Dne 05. 11. 24 v 13:27 wangzhiqiang (Q) napsal(a):
Hi Team,
Here's a hungtask issue occurs in the dm-snapshot scenario,
reproduce by concurrent run vgchange --refresh and dmsetup -f remove vg-snap.
vgchange dmsetup dmsetup
table_load (load snapshot)
table_load snapshot to error
remove snapshot
suspend origin/cow/real
table_load(snapshot already remove)
take type_lock and issue io to cow in snapshot_ctr
table_load (wait type_lock)
[root@localhost ~]# ps aux | grep D
USER PID %CPU %MEM VSZ RSS TTY STAT START TIME COMMAND
root 1818066 0.0 0.0 0 0 ? D Nov04 0:03 [kworker/3:2+ksnaphd]
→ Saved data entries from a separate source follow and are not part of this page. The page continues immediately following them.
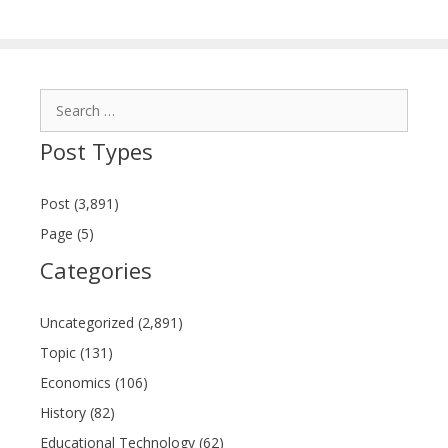
Search
for:
Post Types
Post (3,891)
Page (5)
Categories
Uncategorized (2,891)
Topic (131)
Economics (106)
History (82)
Educational Technology (62)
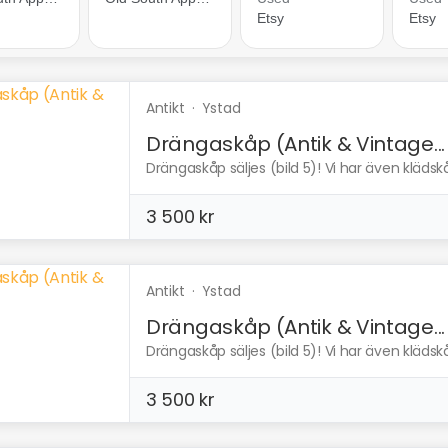
Antikt
·
Ystad
Drängaskåp (Antik & Vintage...
Drängaskåp säljes (bild 5)! Vi har även klädskåp
3 500 kr
Antikt
·
Ystad
Drängaskåp (Antik & Vintage...
Drängaskåp säljes (bild 5)! Vi har även klädskåp
3 500 kr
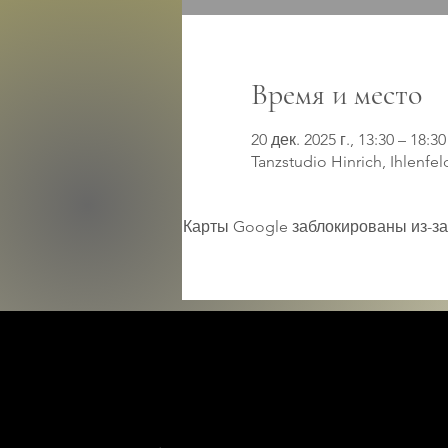
Время и место
20 дек. 2025 г., 13:30 – 18:30
Tanzstudio Hinrich, Ihlenfe
Карты Google заблокированы из-за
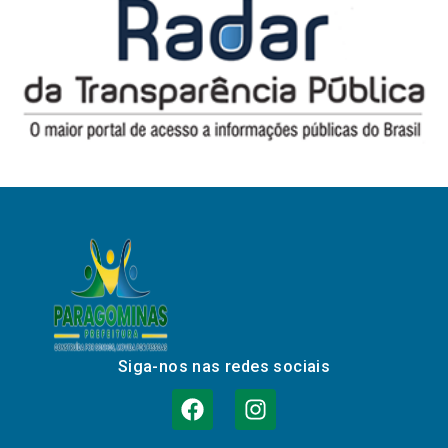
Siga-nos nas redes sociais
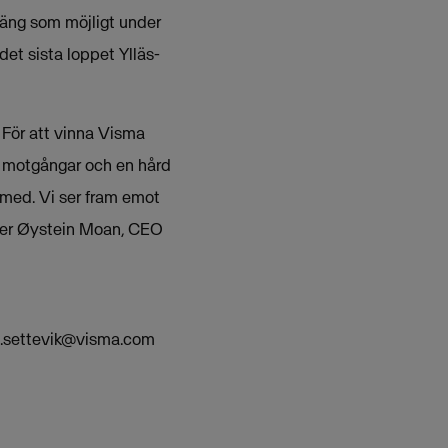
äng som möjligt under
et sista loppet Ylläs-
 För att vinna Visma
m motgångar och en hård
 med. Vi ser fram emot
äger Øystein Moan, CEO
.settevik@visma.com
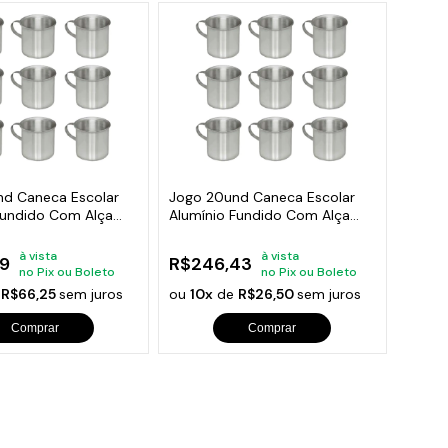
d Caneca Escolar
Jogo 20und Caneca Escolar
Fundido Com Alça
Alumínio Fundido Com Alça
700ml
à vista
à vista
9
R$246,43
no Pix ou Boleto
no Pix ou Boleto
e
R$66,25
sem juros
ou
10x
de
R$26,50
sem juros
Comprar
Comprar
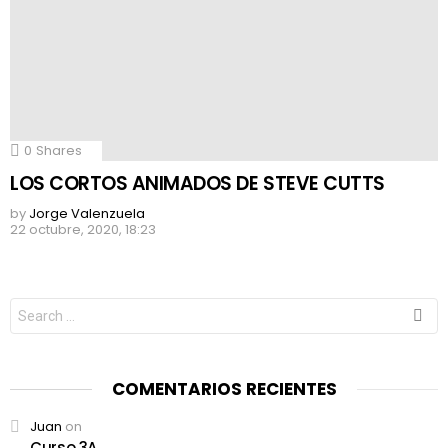
0
Shares
LOS CORTOS ANIMADOS DE STEVE CUTTS
by
Jorge Valenzuela
22 octubre, 2020, 18:23
Search
for:
COMENTARIOS RECIENTES
Juan
on
Curso 3A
root 2972729 0.5 2.1 87256 73032 pts/1 D<L 20:17 0:00 vgchange --refresh vg
root 2972761 0.0 0.3 23464 10636 pts/1 D 20:17 0:00 dmsetup -f remove vg-snap
Snapshot has remove after suspend origin/cow/real during vgchange --refresh, and then load
snapshot will take type_lock and issue io to cow in snapshot_ctr, the io process by kworker
but cow has suspend lead to hungtask in kernel.
Does we have some way to fix it?
It's like guessing from crystal ball what you were doing and what is the state
of the system in use.
Usually the most info you will get from 'dmsetup info -c'
If you have there any device in suspend - it's likely blocking the progress of
other commands which might be waiting on device resume.
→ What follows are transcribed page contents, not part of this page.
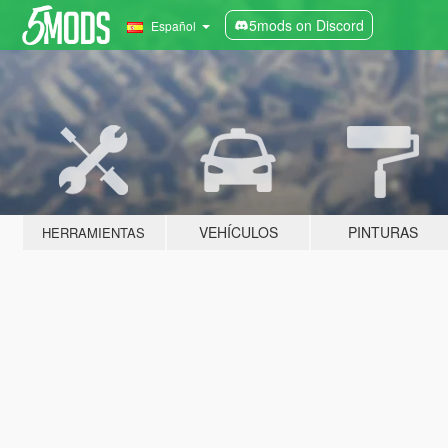
5mods on Discord
Español
VEHÍCULOS
PINTURAS
HERRAMIENTAS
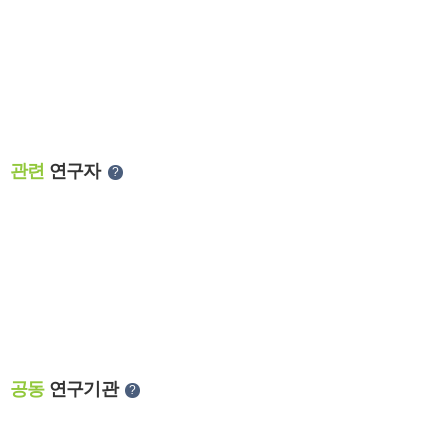
관련
연구자
?
공동
연구기관
?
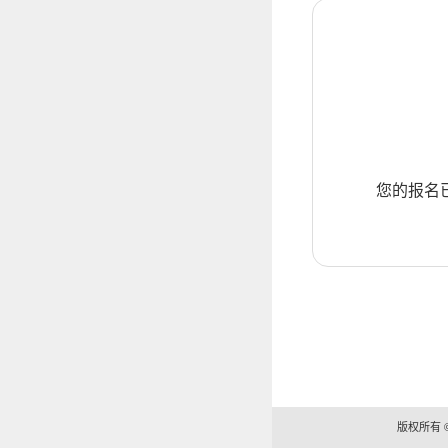
您的报名
版权所有 ©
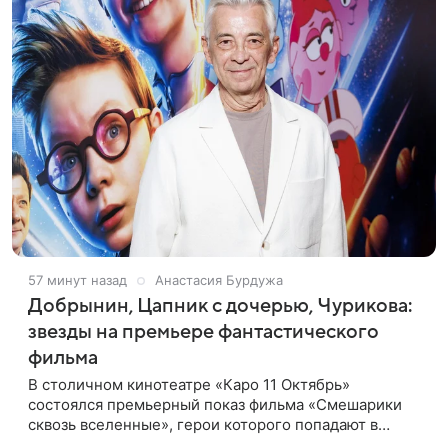
57 минут назад
Анастасия Бурдужа
Добрынин, Цапник с дочерью, Чурикова:
звезды на премьере фантастического
фильма
В столичном кинотеатре «Каро 11 Октябрь»
состоялся премьерный показ фильма «Смешарики
сквозь вселенные», герои которого попадают в
реальный мир и отправляются в космическое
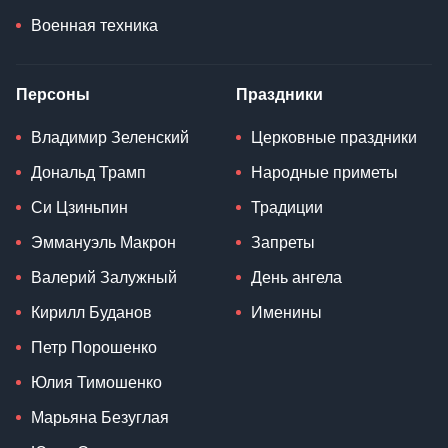
Военная техника
Персоны
Праздники
Владимир Зеленский
Церковные праздники
Дональд Трамп
Народные приметы
Си Цзиньпин
Традиции
Эммануэль Макрон
Запреты
Валерий Залужный
День ангела
Кирилл Буданов
Именины
Петр Порошенко
Юлия Тимошенко
Марьяна Безуглая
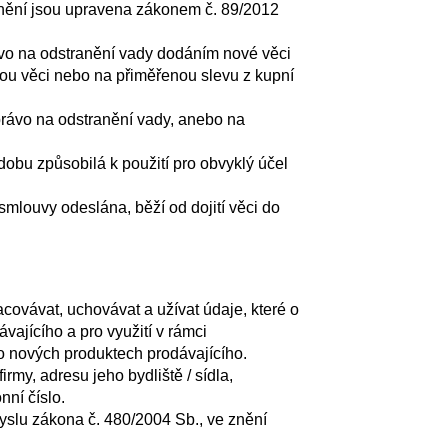
plnění jsou upravena zákonem č. 89/2012
ávo na odstranění vady dodáním nové věci
ou věci nebo na přiměřenou slevu z kupní
rávo na odstranění vady, anebo na
dobu způsobilá k použití pro obvyklý účel
smlouvy odeslána, běží od dojití věci do
covávat, uchovávat a užívat údaje, které o
vajícího a pro využití v rámci
o nových produktech prodávajícího.
my, adresu jeho bydliště / sídla,
nní číslo.
yslu zákona č. 480/2004 Sb., ve znění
In practice you are doing something which is not supportable in any way - you
can't interfere with DM tables of those device which are being manipulated by
lvm2 command (there is a good reason we use locked sections to ensure
exclusive access to those devices).
To recover from case you would need to know where the lvm2 command was
interfered and reaload & resume those device that are already expected to be
there and funcional - and this might be non-trivial operation if you have not
grabbed 'dmsetup table' state prior your interfering manipulation command -
which in practice is 'replacing' any existing target with 'error' target -
this can possibly create even a combination of devices that were not tested
before - thus causing some unexpected code flow.
It's also good to know which kernel version you are working with - over the
time many DM kernel bugs where fixed - so please make sure you are testing on
6.11 kernel.
Regards
Zdenek